== PROBLEM ==
Leave the pictures out and repeat the rest of the data below exactly.

== DATASET RECORDS ==

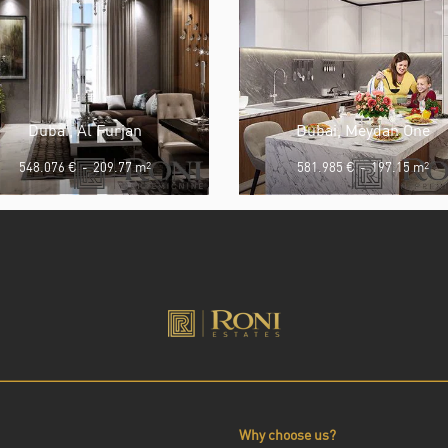
Dubai, Al Furjan
Dubai, Meydan One
548.076 €
-
209.77 m
2
581.985 €
-
197.15 m
2
Why choose us?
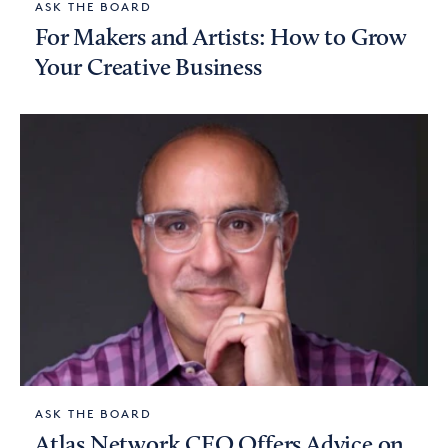
ASK THE BOARD
For Makers and Artists: How to Grow
Your Creative Business
ASK THE BOARD
Atlas Network CEO Offers Advice on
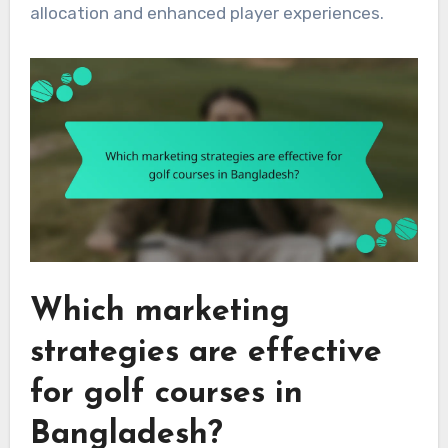
allocation and enhanced player experiences.
Which marketing
strategies are effective
for golf courses in
Bangladesh?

== SOLUTION TO THE EXERCISE ==
Dubai, Al Furjan
Dubai, Meydan One
548.076 €
-
209.77 m
2
581.985 €
-
197.15 m
2
Why choose us?
ASK THE BOARD
For Makers and Artists: How to Grow
Your Creative Business
ASK THE BOARD
Atlas Network CEO Offers Advice on
allocation and enhanced player experiences.
Which marketing
strategies are effective
for golf courses in
Bangladesh?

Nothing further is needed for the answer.